My younger brother and younger sister mainly grew up with videogames instead of films, but before them I was very much enraptured by the world of VHS and VCR, late-night re-runs from the TCM-adjacent MeTV, and the lost realm of Blockbuster Video. My parents would occasionally take us to see the big blockbusters as they'd come out, we're talking Revenge of The Sith or King Kong, but we didn't live near a multiplex or really any sort of theater chain, and we were usually strapped for cash anyway, so it wasn't a consistent thing at all.

Today, my brother sometimes sees films in theaters with his friends or me, usually the big stuff exclusively like Dune or Furiosa (I do my best whenever I get to see him away from college). Mother doesn't watch anything, not even any streaming services, film isn't really her thing even though she would probably go with me to the theater if I asked her to, but there's rarely a movie that would interest our collective taste (we had a tradition of watching period pieces together, but they're almost never played where I'm at).

Speaking for my own status as a late Millennial: I generally live paycheck-to-paycheck, and things have slowly cohered since 2018 for my living situation, but I still work at a minimum wage manual labor job that's calm and steady, and whatever free time I have is devoted to watching and writing about movies. But, speaking as someone who watched as many major releases as possible on a weekly basis from 2017-2019, it pains me to say that I have little reason to go to my local theaters anymore, even though they aren't bad experiences in-themselves. Unless a director I like is getting a wide release, like PWSA or Ridley Scott, I just can't justify seeing anything in a theater these days. Although prices have gone up, that's not the main issue that I face -- I simply have no interest in what goes on in a multiplex for most of the year, and it's been a change that I have mixed feelings on.

I say all of this context about my family because I am genuinely starting to think that it is illustrative of a larger change in this culture: the cinema was a business, it has always been a business, but in my grandparent's generation, it was a cheap, common excursion that basically everyone had access to, and when home video came about, they treated that with the same interest. For my parents, it was more like taking the kids to a theme-park ride or the zoo, a thing you'd do maybe two or three times a year, and then home video (then videogames) was much more preferable, and when Netflix was starting to ship out DVDs, my father was a huge fan of that because of how affordable it was.
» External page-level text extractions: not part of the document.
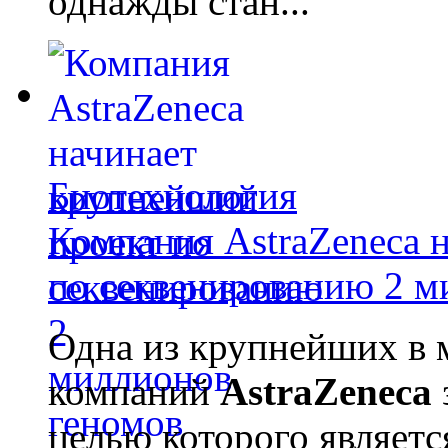
однажды стан...
Биотехнология
Компания AstraZeneca 
по секвенированию 2 м
Одна из крупнейших в 
компаний
AstraZeneca
целью которого являет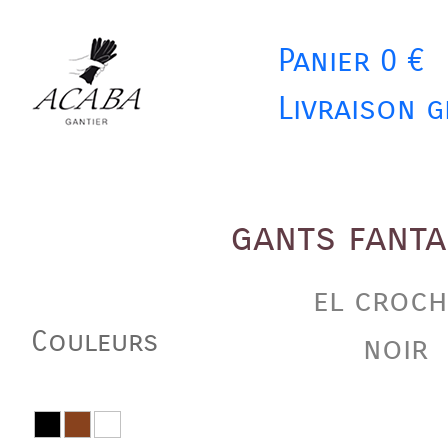
Panier 0 €
Livraison g
gants fant
el croch
Couleurs
noir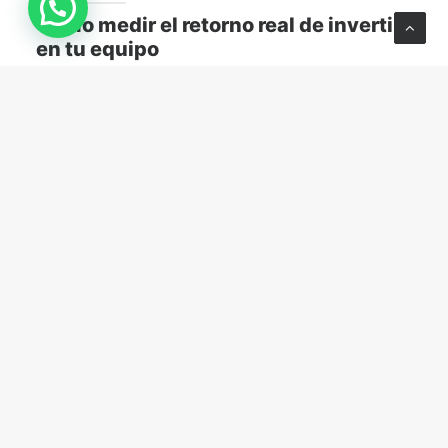
Cómo medir el retorno real de invertir
en tu equipo
Descubre cómo medir el retorno real de capacitar a
tu equipo y transformar el aprendizaje en resultados
concretos para tu empresa.
MARKETING Y VENTAS
abril 13, 2026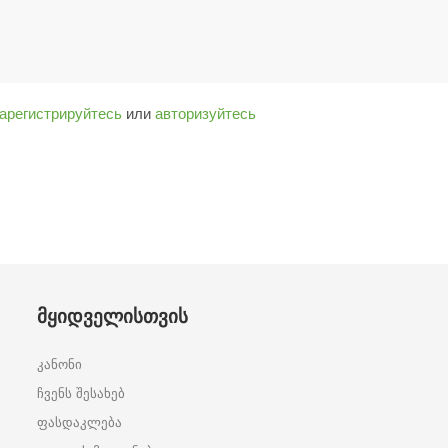
арегистрируйтесь
или
авторизуйтесь
ᲛᲧᲘᲓᲕᲔᲚᲘᲡᲗᲕᲘᲡ
კანონი
ჩვენს შესახებ
ფასდაკლება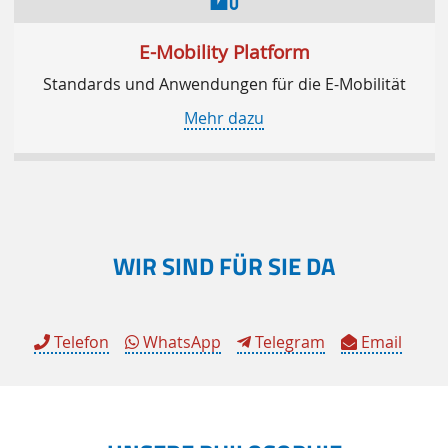
E-Mobility Platform
Standards und Anwendungen für die E-Mobilität
Mehr dazu
WIR SIND FÜR SIE DA
Telefon
WhatsApp
Telegram
Email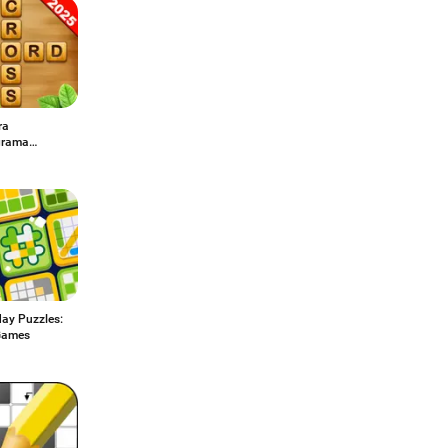
ra
grama
ueda
day Puzzles:
Games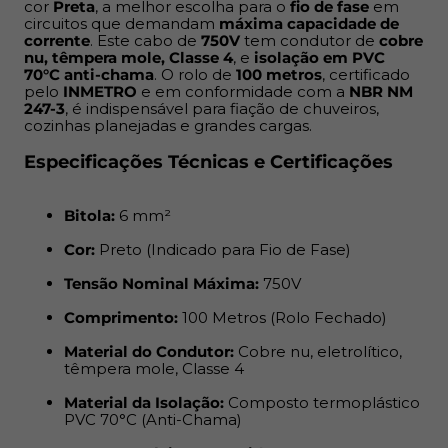
cor
Preta
, a melhor escolha para o
fio de fase
em
Material do Condutor:
Cobre nu, eletrolítico,
circuitos que demandam
máxima capacidade de
têmpera mole, Classe 4
corrente
. Este cabo de
750V
tem condutor de
cobre
nu, têmpera mole, Classe 4
, e
isolação em PVC
70°C anti-chama
. O rolo de
100 metros
, certificado
Material da Isolação:
Composto termoplástico PVC
pelo
INMETRO
e em conformidade com a
NBR NM
70°C (Anti-Chama)
247-3
, é indispensável para fiação de chuveiros,
cozinhas planejadas e grandes cargas.
Corrente Máxima Sugerida:
41A
Especificações Técnicas e Certificações
Normas Aplicáveis:
NBR NM 247-3
(ABNT/Mercosul), NBR NM 280
Bitola:
6 mm²
Cor:
Preto (Indicado para Fio de Fase)
Certificação:
Produto com certificação
INMETRO
(segurança e qualidade garantidas)
Tensão Nominal Máxima:
750V
Comprimento:
100 Metros (Rolo Fechado)
Vantagens de Escolher Sil 6mm Preto
Material do Condutor:
Cobre nu, eletrolítico,
têmpera mole, Classe 4
Máxima Bitola:
Condutor
6mm
ideal para fase de
Material da Isolação:
Composto termoplástico
circuitos de alta demanda, como chuveiros.
PVC 70°C (Anti-Chama)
For my generation, it's definitely the case that Netflix and other streamers are the 'default' way to see anything, and then theaters are either this negligible place that doesn't have a variety of programming, or they're like sports events that you go to for a single-night only showing of some huge IMAX or VistaVision spectacle (not to mention the demonic insanity of the Las Vegas Sphere...) -- and if you don't have one of those theaters near you, then you're out of luck. I personally don't have the time or the money to head up to Chicago on a consistent basis, so I'm completely outside of the arthouse circles that seemingly only exist at there, New York City and Los Angeles. I see on places like Twitter or Letterboxd people discussing the movies they see on 35mm every week, and I haven't seen a movie screened from a film projector in almost two decades, that's the gap of experience that is present here.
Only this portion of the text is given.